【第315回】『THX 1138』(ジョージ・ルーカス/1971)

 時は25世紀。人類はコンピュータが支配する地下に広がる世界で、精神抑制剤を投与されながら機械的管理の下、登録番号で呼ばれながらさまざまな作業に従事していた。しかし主人公のTHX1138(ロバート・デュヴァル)と女性のルーム・メイト、LUH3417(マギー・マコーミー)は抑制剤の投与をしない日々を続けてしまい、次第に“人を愛する感情”が目覚め、この世界では禁止されている肉体関係を交わしてしまう。尚かつ薬の未投与のおかげで毎日の作業にも支障をきたしはじめ、その事を知ったコンピュータはTHXを投獄し、裁判にかけようとするのだが……。

ジョージ・ルーカスの記念すべき長編デビュー作。ルーカスが南カリフォルニア大学在学時に撮影した短編映画『電子的迷宮/THX 1138 4EB』が元となり、フランシス・フォード・コッポラの声かけにより製作された。ルーカスは卒業後、ワーナーのスタジオに研修目的で入るが、その時に偶然『フィニアンの虹』を撮影中のコッポラと出会って意気投合し、ハリウッドのシステムに強制されることのない映画制作者のための環境を作ることを目指して、コッポラが設立したアメリカン・ゾエトロープ社の副社長に就任。まだルーカス・フィルムを設立する遥か昔である。25世紀においては人間とコンピューターの関係は逆転しており、どういうわけか人間がロボットに管理される生活を送っている。今作はまるで刑務所のような窮屈な地下組織が舞台となっており、70年代のカリフォルニアの風景は一切出て来ない。そこに見られるのは、白い壁に囲まれた発狂するような空間であり、ここでは人間たちが互いを登録番号で呼び合いながら、機械のような生活を送るのである。

後に開花することになる『スター・ウォーズ』シリーズの大河ドラマのような幾重にも連なる複雑なタペストリーはここにはない。出演はルームメイトとして管理社会に放り込まれることになるロバート・デュヴァルとマギー・マコーミー、SEN-5421に扮した名脇役ドナルド・プレザンス、そしてHologram SRTに扮したドン・ペドロ・コリーくらいであり、ミニマムな世界と極力台詞を排し、ショットの構成に心血を注いだであろう映像世界からは、実験映画との親和性をありありと感じる。それと共に、今作が影響を受けているだろう作品として、60年代末の反権力の象徴である『イージー・ライダー』が挙げられる。管理社会とは同調圧力と等価であり、その抑圧をあまり感じない者にとっては、何も考えずに食べて寝るだけの生活をしていればいいが、アウトローには窮屈でとても耐えられないのである。

主人公であるロバート・デュヴァルがコンピューターに管理される規律社会の中で、規律を破りマギー・マコーミーと抱きあう場面は、後の『スター・ウォーズ』におけるアナキン・スカイウォーカーとアミダラに置き換えるとわかりやすい。ジョージ・ルーカスの映画においては男女の触れ合いはしばしタブー視されるが、主人公はその鉄の掟を幾つかの葛藤を超えて、いとも簡単に破ってしまう。表情の見えないロボット警官のイメージはそのまんま『スター・ウォーズ』におけるストームトルーパーに移行し、序盤で彼らが組み立てるロボットはC-3POに移行したと見るのは邪推だろうか?
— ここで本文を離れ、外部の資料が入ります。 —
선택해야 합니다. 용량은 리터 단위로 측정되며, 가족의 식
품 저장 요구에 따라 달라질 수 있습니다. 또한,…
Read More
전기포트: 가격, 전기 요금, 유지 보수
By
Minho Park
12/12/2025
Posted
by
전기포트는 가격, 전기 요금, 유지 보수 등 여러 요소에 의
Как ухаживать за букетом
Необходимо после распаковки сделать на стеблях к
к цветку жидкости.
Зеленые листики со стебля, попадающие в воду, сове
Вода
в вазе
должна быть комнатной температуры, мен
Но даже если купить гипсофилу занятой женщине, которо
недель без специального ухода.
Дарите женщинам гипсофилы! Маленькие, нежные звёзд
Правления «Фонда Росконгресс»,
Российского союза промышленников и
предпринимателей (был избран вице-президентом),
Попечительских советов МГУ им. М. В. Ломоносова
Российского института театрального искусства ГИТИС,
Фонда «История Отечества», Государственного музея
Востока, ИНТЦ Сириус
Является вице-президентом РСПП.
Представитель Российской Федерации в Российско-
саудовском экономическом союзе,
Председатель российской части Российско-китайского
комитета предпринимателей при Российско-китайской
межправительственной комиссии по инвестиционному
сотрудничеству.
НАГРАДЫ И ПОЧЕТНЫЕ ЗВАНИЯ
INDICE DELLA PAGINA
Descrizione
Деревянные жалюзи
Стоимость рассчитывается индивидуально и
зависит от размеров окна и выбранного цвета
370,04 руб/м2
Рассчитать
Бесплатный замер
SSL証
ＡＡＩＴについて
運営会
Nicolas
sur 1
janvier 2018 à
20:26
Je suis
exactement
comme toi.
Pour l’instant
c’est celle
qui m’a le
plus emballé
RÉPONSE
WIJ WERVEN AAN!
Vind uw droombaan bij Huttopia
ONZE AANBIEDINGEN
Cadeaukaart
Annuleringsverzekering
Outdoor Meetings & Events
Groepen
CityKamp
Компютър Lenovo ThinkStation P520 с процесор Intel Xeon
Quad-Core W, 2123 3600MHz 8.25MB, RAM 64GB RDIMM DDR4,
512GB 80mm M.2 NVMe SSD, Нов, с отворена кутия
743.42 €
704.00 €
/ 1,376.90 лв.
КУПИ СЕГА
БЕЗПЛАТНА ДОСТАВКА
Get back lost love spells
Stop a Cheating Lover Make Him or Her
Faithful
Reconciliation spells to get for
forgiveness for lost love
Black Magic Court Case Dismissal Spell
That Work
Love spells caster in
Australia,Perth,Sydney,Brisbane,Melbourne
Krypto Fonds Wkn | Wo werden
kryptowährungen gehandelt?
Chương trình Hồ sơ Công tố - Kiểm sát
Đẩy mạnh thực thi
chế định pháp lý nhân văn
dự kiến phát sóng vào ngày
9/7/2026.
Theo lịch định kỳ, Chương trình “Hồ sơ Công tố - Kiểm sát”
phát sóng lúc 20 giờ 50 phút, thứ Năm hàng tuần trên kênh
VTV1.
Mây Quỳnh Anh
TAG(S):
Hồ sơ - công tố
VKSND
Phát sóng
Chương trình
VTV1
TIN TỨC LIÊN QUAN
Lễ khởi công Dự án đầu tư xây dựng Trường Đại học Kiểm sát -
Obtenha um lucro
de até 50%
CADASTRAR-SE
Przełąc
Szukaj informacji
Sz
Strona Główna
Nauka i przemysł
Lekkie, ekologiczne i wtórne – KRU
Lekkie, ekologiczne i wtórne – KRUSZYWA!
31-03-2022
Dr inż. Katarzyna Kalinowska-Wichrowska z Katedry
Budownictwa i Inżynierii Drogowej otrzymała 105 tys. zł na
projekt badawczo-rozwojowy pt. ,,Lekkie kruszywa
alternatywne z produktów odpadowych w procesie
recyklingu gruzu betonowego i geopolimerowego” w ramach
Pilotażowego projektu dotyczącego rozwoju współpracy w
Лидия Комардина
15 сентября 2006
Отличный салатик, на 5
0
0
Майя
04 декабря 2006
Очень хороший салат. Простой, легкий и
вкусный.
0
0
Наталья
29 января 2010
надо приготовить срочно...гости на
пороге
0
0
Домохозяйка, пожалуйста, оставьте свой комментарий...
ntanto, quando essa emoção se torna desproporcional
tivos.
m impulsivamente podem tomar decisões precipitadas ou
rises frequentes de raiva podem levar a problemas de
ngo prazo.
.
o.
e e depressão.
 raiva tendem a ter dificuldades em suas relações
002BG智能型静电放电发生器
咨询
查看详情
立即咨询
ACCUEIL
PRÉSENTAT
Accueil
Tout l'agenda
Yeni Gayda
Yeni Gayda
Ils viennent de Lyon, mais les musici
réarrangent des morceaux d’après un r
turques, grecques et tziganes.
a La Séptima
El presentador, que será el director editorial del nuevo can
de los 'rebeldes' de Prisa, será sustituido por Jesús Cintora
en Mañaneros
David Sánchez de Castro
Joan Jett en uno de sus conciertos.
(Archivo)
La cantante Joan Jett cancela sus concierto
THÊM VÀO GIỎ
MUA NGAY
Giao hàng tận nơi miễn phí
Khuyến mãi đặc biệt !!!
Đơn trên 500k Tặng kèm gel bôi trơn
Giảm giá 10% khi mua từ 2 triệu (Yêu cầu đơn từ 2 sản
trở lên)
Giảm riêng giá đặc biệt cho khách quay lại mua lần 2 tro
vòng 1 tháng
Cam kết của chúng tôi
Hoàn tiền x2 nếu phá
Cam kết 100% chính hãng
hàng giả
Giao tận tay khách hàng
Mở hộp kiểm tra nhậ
抑圧下における国民のささやかな楽しみは『スター・ウォーズ』において度々描かれてきたが、今作ではまるで精神病院のような閉鎖的で抑圧された空間から、ロバート・デュヴァルが果敢にも脱走を試みる。考えてみれば今作における管理社会の黒幕や実質権力者とはいったい誰であろうか?モニターの向こうにその姿を確認することは出来ないまま、主人公は管理社会という現実からの逃避を試みる。随分と手薄なセキュリティの裏をかき、ロバート・デュヴァルが脱走した先にはやはり追っ手がついてくる。しかし彼らは後ろから前方にいるターゲットを襲うことはしない。無表情なロバート・デュヴァルも人間を殺すことはない。そこで行われているのは紛れもなくカー・チェイスに違いないのだが、どこか図式的でアクションが沸き立ってこない。

男にとって守るべきヒロインや、社会の敗者となった主人公に対する巨大な権力者は遂に出てくることはない。しかしながらこれは紛れもないアウトロー映画であり、SFというジャンルの中で実に純粋な反権力の映画である。どんな巨匠にとっても処女作はいつも純粋無垢な表現で溢れているが、ジョージ・ルーカスのそれは中でも随分とピュアな表現で埋め尽くされている。ルーカスは20代の時にしか撮れない映画を撮っていたのである。